Raw data
● ● ● ● ●

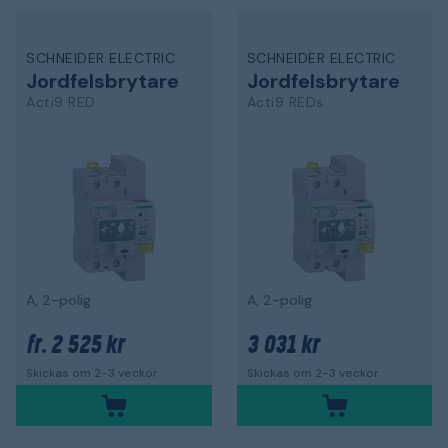
SCHNEIDER ELECTRIC
SCHNEIDER ELECTRIC
Jordfelsbrytare
Jordfelsbrytare
Acti9 RED
Acti9 REDs
A, 2-polig
A, 2-polig
2 525 kr
3 031 kr
fr.
Skickas om 2-3 veckor
Skickas om 2-3 veckor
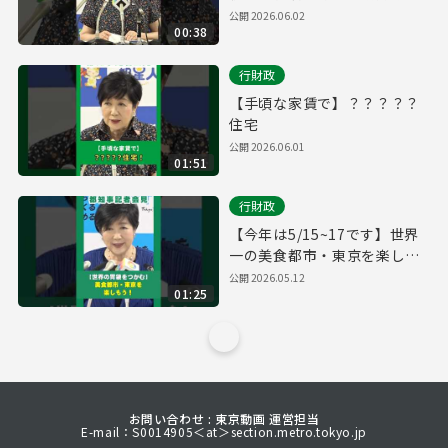
頼
公開
2026.06.02
00:38
行財政
【手頃な家賃で】？？？？？
住宅
公開
2026.06.01
01:51
行財政
【今年は5/15~17です】世界
一の美食都市・東京を楽しみ
ましょう！
公開
2026.05.12
01:25
お問い合わせ : 東京動画 運営担当
E-mail：S0014905＜at＞section.metro.tokyo.jp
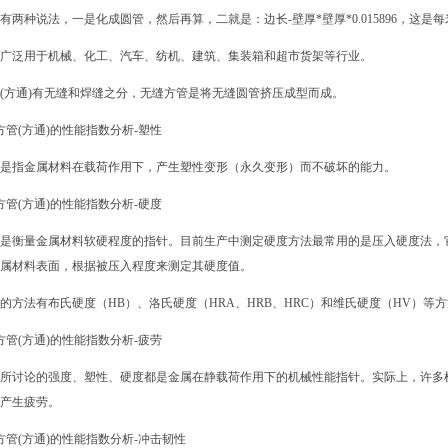
有两种说法，一是化成圆管，然后再算，二就是：边长-壁厚*壁厚*0.015896，这
广泛用于机械、化工、汽车、纺机、建筑、集装箱和超市货架等行业
。
(方通)
有无缝和焊缝之分，无缝方管是将无缝圆管挤压成型而成。
方管
(方通)
的性能指数分析-塑性
是指金属材料在载荷作用下，产生塑性变形（永久变形）而不破坏的能力。
方管
(方通)
的性能指数分析-硬度
是衡量金属材料软硬程度的指针。目前生产中测定硬度方法最常用的是压入硬度法，
属材料表面，根据被压入程度来测定其硬度值。
的方法有布氏硬度（HB）、洛氏硬度（HRA、HRB、HRC）和维氏硬度（HV）等
方管
(方通)
的性能指数分析-疲劳
所讨论的强度、塑性、硬度都是金属在静载荷作用下的机械性能指针。实际上，许多
产生疲劳。
方管
(方通)
的性能指数分析-冲击韧性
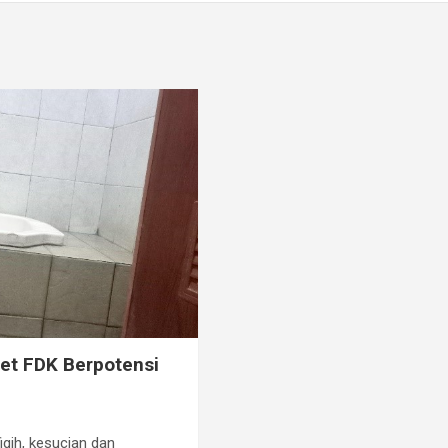
let FDK Berpotensi
iqih, kesucian dan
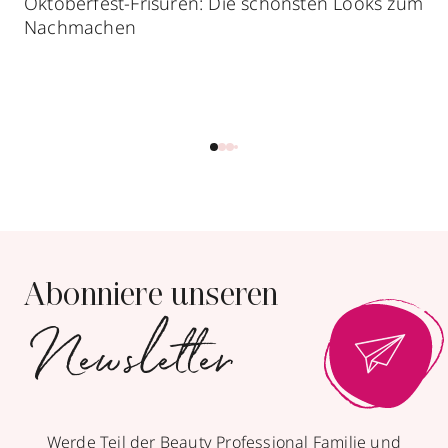
Oktoberfest-Frisuren: Die schönsten Looks zum
Nachmachen
Abonniere unseren
Newsletter
Werde Teil der Beauty Professional Familie und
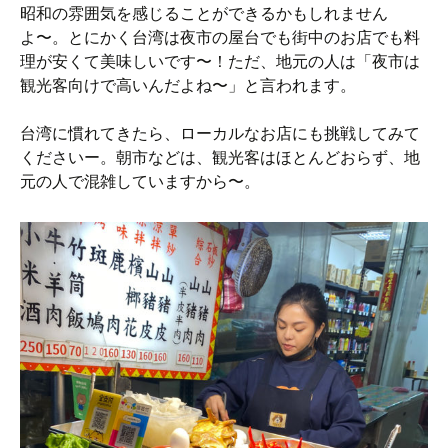
昭和の雰囲気を感じることができるかもしれません
よ〜。とにかく台湾は夜市の屋台でも街中のお店でも料
理が安くて美味しいです〜！ただ、地元の人は「夜市は
観光客向けで高いんだよね〜」と言われます。
台湾に慣れてきたら、ローカルなお店にも挑戦してみて
くださいー。朝市などは、観光客はほとんどおらず、地
元の人で混雑していますから〜。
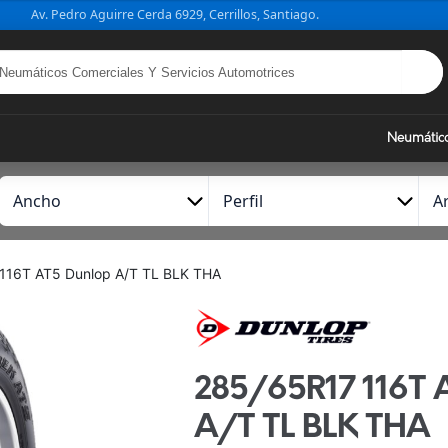
Av. Pedro Aguirre Cerda 6929, Cerrillos, Santiago.
Neumátic
A
P
A
n
e
r
c
r
o
h
f
116T AT5 Dunlop A/T TL BLK THA
o
i
l
285/65R17 116T
A/T TL BLK THA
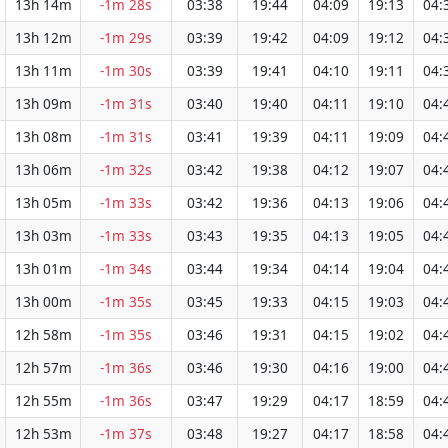
13h 14m
-1m 28s
03:38
19:44
04:09
19:13
04:
13h 12m
-1m 29s
03:39
19:42
04:09
19:12
04:
13h 11m
-1m 30s
03:39
19:41
04:10
19:11
04:
13h 09m
-1m 31s
03:40
19:40
04:11
19:10
04:
13h 08m
-1m 31s
03:41
19:39
04:11
19:09
04:
13h 06m
-1m 32s
03:42
19:38
04:12
19:07
04:
13h 05m
-1m 33s
03:42
19:36
04:13
19:06
04:
13h 03m
-1m 33s
03:43
19:35
04:13
19:05
04:
13h 01m
-1m 34s
03:44
19:34
04:14
19:04
04:
13h 00m
-1m 35s
03:45
19:33
04:15
19:03
04:
12h 58m
-1m 35s
03:46
19:31
04:15
19:02
04:
12h 57m
-1m 36s
03:46
19:30
04:16
19:00
04:
12h 55m
-1m 36s
03:47
19:29
04:17
18:59
04:
12h 53m
-1m 37s
03:48
19:27
04:17
18:58
04:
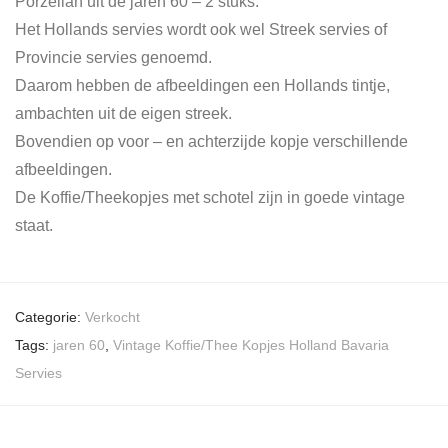
Porzellan uit de jaren 60 – 2 stuks.
Het Hollands servies wordt ook wel Streek servies of
Provincie servies genoemd.
Daarom hebben de afbeeldingen een Hollands tintje,
ambachten uit de eigen streek.
Bovendien op voor – en achterzijde kopje verschillende
afbeeldingen.
De Koffie/Theekopjes met schotel zijn in goede vintage
staat.
Categorie:
Verkocht
Tags:
jaren 60
,
Vintage Koffie/Thee Kopjes Holland Bavaria
Servies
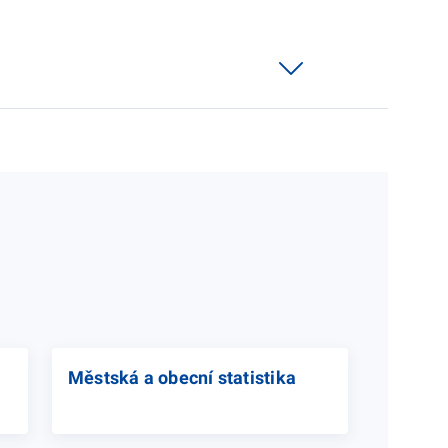
Městská a obecní statistika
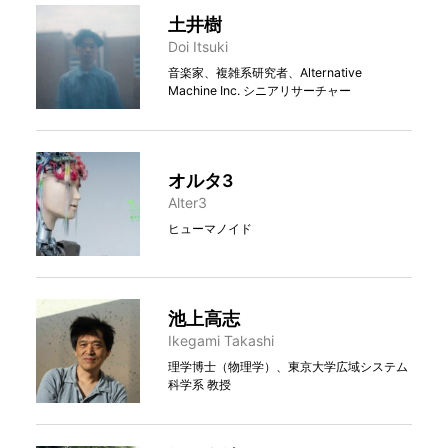
土井樹
Doi Itsuki
音楽家、複雑系研究者、Alternative
Machine Inc. シニアリサーチャー
オルタ3
Alter3
ヒューマノイド
池上高志
Ikegami Takashi
理学博士（物理学）、東京大学広域システム
科学系 教授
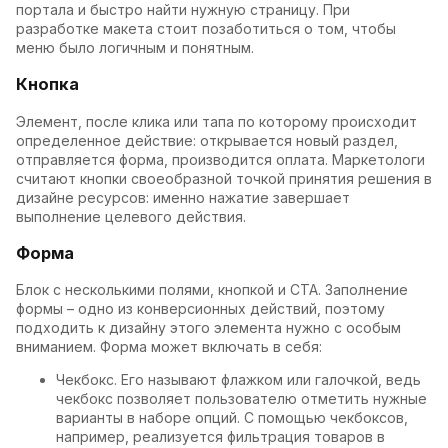
портала и быстро найти нужную страницу. При
разработке макета стоит позаботиться о том, чтобы
меню было логичным и понятным.
Кнопка
Элемент, после клика или тапа по которому происходит
определенное действие: открывается новый раздел,
отправляется форма, производится оплата. Маркетологи
считают кнопки своеобразной точкой принятия решения в
дизайне ресурсов: именно нажатие завершает
выполнение целевого действия.
Форма
Блок с несколькими полями, кнопкой и CTA. Заполнение
формы – одно из конверсионных действий, поэтому
подходить к дизайну этого элемента нужно с особым
вниманием. Форма может включать в себя:
Чекбокс. Его называют флажком или галочкой, ведь
чекбокс позволяет пользователю отметить нужные
варианты в наборе опций. С помощью чекбоксов,
например, реализуется фильтрация товаров в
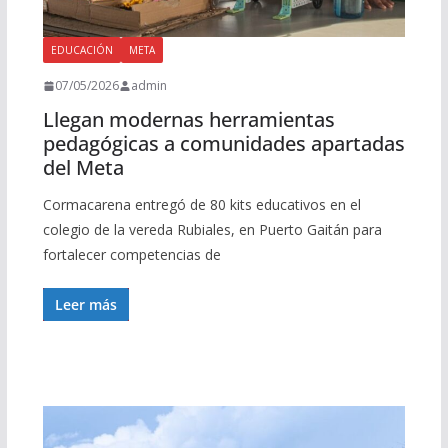
EDUCACIÓN
META
07/05/2026
admin
Llegan modernas herramientas
pedagógicas a comunidades apartadas
del Meta
Cormacarena entregó de 80 kits educativos en el
colegio de la vereda Rubiales, en Puerto Gaitán para
fortalecer competencias de
Leer más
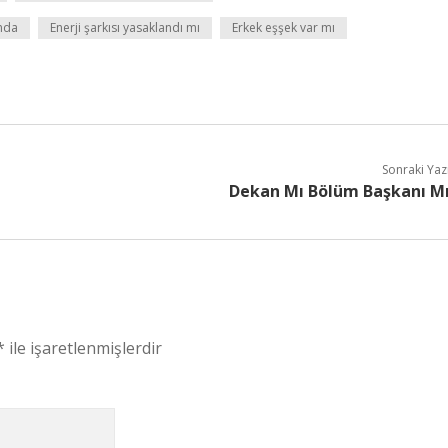
nda
Enerji şarkısı yasaklandı mı
Erkek eşşek var mı
Sonraki Yaz
Dekan Mı Bölüm Başkanı M
*
ile işaretlenmişlerdir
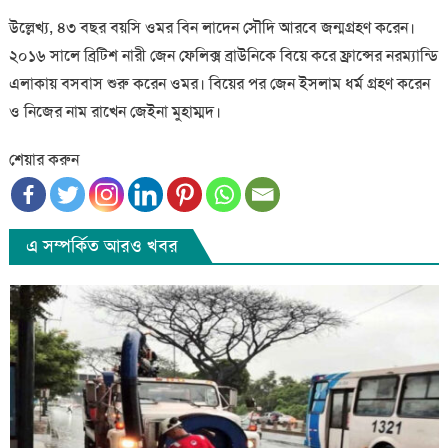
উল্লেখ্য, ৪৩ বছর বয়সি ওমর বিন লাদেন সৌদি আরবে জন্মগ্রহণ করেন।
২০১৬ সালে ব্রিটিশ নারী জেন ফেলিক্স ব্রাউনিকে বিয়ে করে ফ্রান্সের নরম্যান্ডি
এলাকায় বসবাস শুরু করেন ওমর। বিয়ের পর জেন ইসলাম ধর্ম গ্রহণ করেন
ও নিজের নাম রাখেন জেইনা মুহাম্মদ।
শেয়ার করুন
এ সম্পর্কিত আরও খবর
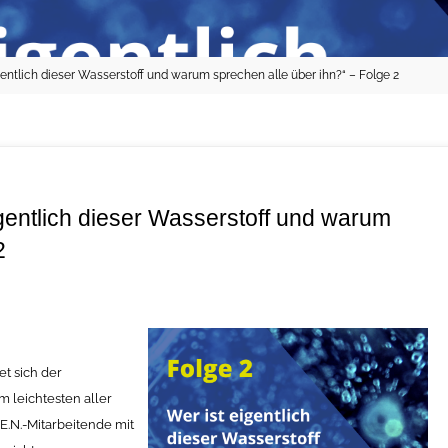
gentlich dieser Wasserstoff und warum sprechen alle über ihn?“ – Folge 2
gentlich dieser Wasserstoff und warum
2
et sich der
m leichtesten aller
.E.N.-Mitarbeitende mit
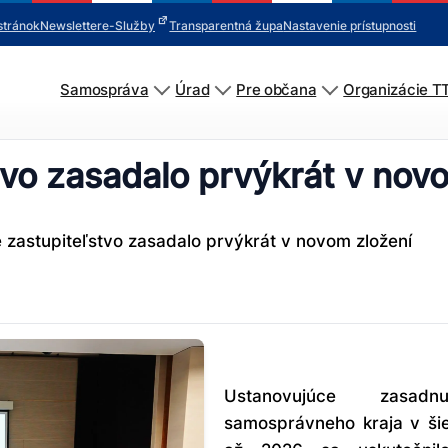
stránok
Newsletter
e-Služby
Transparentná župa
Nastavenie prístupnosti
Samospráva
Úrad
Pre občana
Organizácie T
tvo zasadalo prvýkrát v nov
é zastupiteľstvo zasadalo prvýkrát v novom zložení
Ustanovujúce zasadnu
samosprávneho kraja v ši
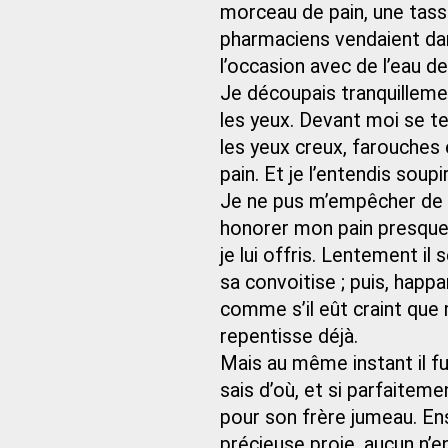
morceau de pain, une tasse 
pharmaciens vendaient dan
l’occasion avec de l’eau de
Je découpais tranquillemen
les yeux. Devant moi se ten
les yeux creux, farouches
pain. Et je l’entendis soup
Je ne pus m’empêcher de ri
honorer mon pain presque b
je lui offris. Lentement il
sa convoitise ; puis, happ
comme s’il eût craint que 
repentisse déjà.
Mais au même instant il fu
sais d’où, et si parfaitem
pour son frère jumeau. Ense
précieuse proie, aucun n’e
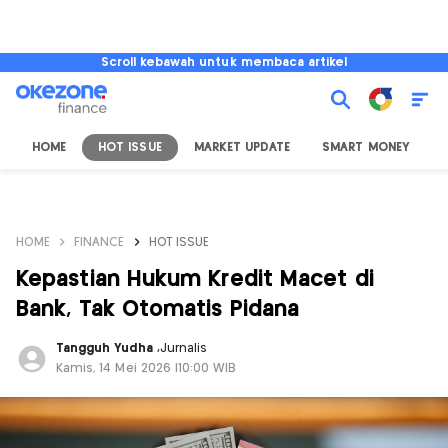
Scroll kebawah untuk membaca artikel
HOME
HOT ISSUE
MARKET UPDATE
SMART MONEY
I
HOME
FINANCE
HOT ISSUE
Kepastian Hukum Kredit Macet di
Bank, Tak Otomatis Pidana
Tangguh Yudha
,
Jurnalis
Kamis, 14 Mei 2026 |10:00 WIB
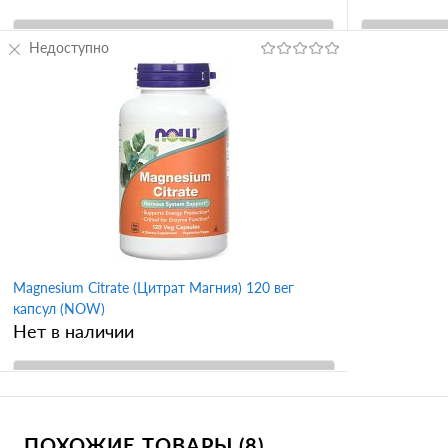
Недоступно
В корзину
Купить в 1 клик
Сравнение
Купить в 
В избранное
В избран
Magnesium Citrate (Цитрат Магния) 120 вег
капсул (NOW)
Нет в наличии
В корзину
ПОХОЖИЕ ТОВАРЫ (8)
Купить в 1 клик
Сравнение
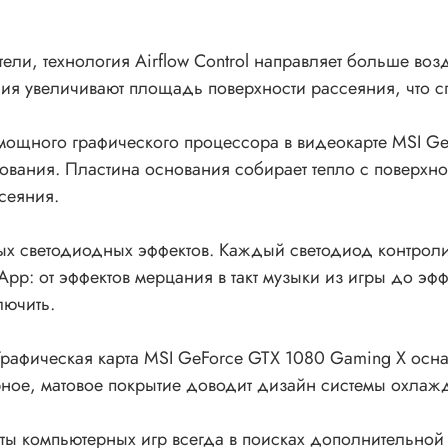
и, технология Airflow Control направляет больше воз
я увеличивают площадь поверхности рассеяния, что сп
 мощного графического процессора в видеокарте MSI G
вания. Пластина основания собирает тепло с поверхно
сеяния.
ых светодиодных эффектов. Каждый светодиод контрол
: от эффектов мерцания в такт музыки из игры до эффек
лючить.
Графическая карта MSI GeForce GTX 1080 Gaming X ос
Черное, матовое покрытие доводит дизайн системы охла
асты компьютерных игр всегда в поисках дополнительно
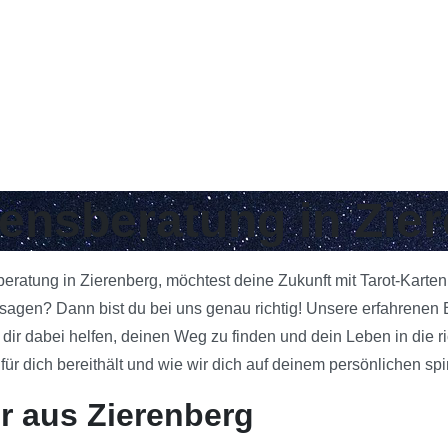
bensberatung in Zie
beratung in Zierenberg, möchtest deine Zukunft mit Tarot-Karte
gen? Dann bist du bei uns genau richtig! Unsere erfahrenen Be
 dir dabei helfen, deinen Weg zu finden und dein Leben in die 
 dich bereithält und wie wir dich auf deinem persönlichen spi
r aus Zierenberg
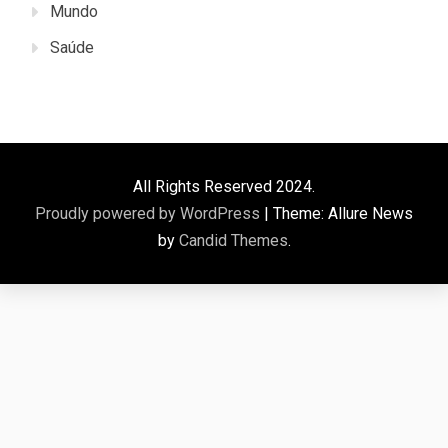
Mundo
Saúde
All Rights Reserved 2024.
Proudly powered by WordPress
|
Theme: Allure News
by
Candid Themes
.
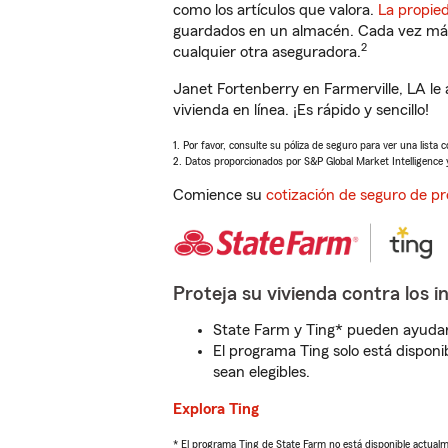
como los artículos que valora.
La propie
guardados en un almacén. Cada vez más 
2
cualquier otra aseguradora.
Janet Fortenberry en Farmerville, LA l
vivienda en línea. ¡Es rápido y sencillo!
1. Por favor, consulte su póliza de seguro para ver una lista 
2. Datos proporcionados por S&P Global Market Intelligence 
Comience su
cotización de seguro de pr
Proteja su vivienda contra los i
State Farm y Ting* pueden ayudarl
El programa Ting solo está disponib
sean elegibles.
Explora Ting
* El programa Ting de State Farm no está disponible actua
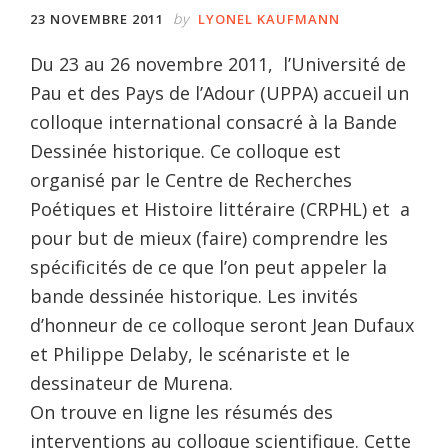
by
23 NOVEMBRE 2011
LYONEL KAUFMANN
Du 23 au 26 novembre 2011, l’Université de
Pau et des Pays de l’Adour (UPPA) accueil un
colloque international consacré à la Bande
Dessinée historique. Ce colloque est
organisé par le Centre de Recherches
Poétiques et Histoire littéraire (CRPHL) et a
pour but de mieux (faire) comprendre les
spécificités de ce que l’on peut appeler la
bande dessinée historique. Les invités
d’honneur de ce colloque seront Jean Dufaux
et Philippe Delaby, le scénariste et le
dessinateur de Murena.
On trouve en ligne les résumés des
interventions au colloque scientifique. Cette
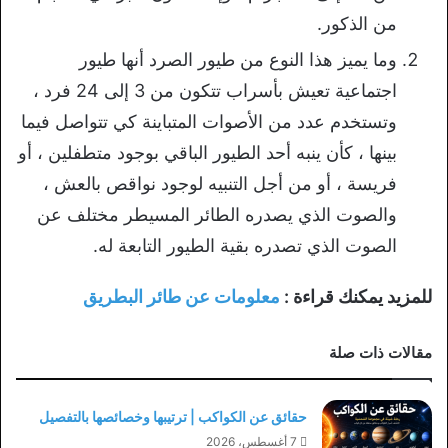
من الذكور.
وما يميز هذا النوع من طيور الصرد أنها طيور
اجتماعية تعيش بأسراب تتكون من 3 إلى 24 فرد ،
وتستخدم عدد من الأصوات المتباينة كي تتواصل فيما
بينها ، كأن ينبه أحد الطيور الباقي بوجود متطفلين ، أو
فريسة ، أو من أجل التنبيه لوجود نواقص بالعش ،
والصوت الذي يصدره الطائر المسيطر مختلف عن
الصوت الذي تصدره بقية الطيور التابعة له.
للمزيد يمكنك قراءة :
معلومات عن طائر البطريق
مقالات ذات صلة
حقائق عن الكواكب | ترتيبها وخصائصها بالتفصيل
7 أغسطس، 2026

● ● ● ● ●

If a line contains the string "seguro", it counts toward the total; state that total for the records above and nothing more.

2